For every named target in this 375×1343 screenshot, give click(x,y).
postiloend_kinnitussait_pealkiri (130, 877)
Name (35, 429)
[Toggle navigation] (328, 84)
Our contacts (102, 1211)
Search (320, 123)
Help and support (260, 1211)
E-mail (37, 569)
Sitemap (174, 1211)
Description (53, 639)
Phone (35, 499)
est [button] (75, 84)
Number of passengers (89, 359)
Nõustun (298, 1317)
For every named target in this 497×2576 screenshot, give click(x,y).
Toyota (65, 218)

* * *

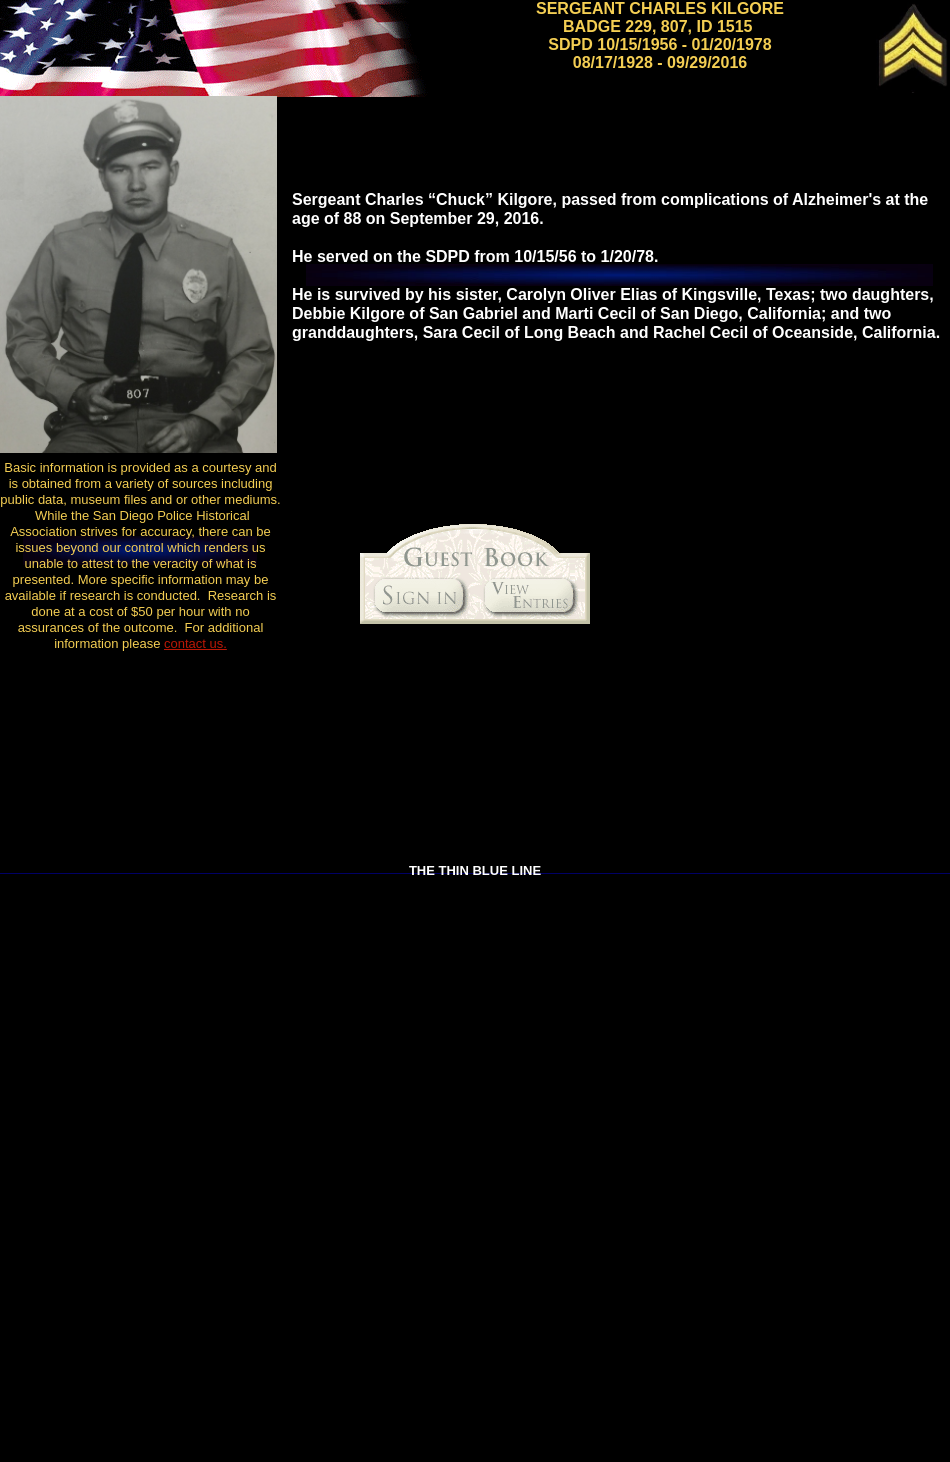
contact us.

* What this task involves
From the entries above, collect every line with the string "target" in it.

* Result for this task
For every named target in this 375×1343 screenshot, give click(x,y).
For every named target in this 497×2576 screenshot, give click(x,y).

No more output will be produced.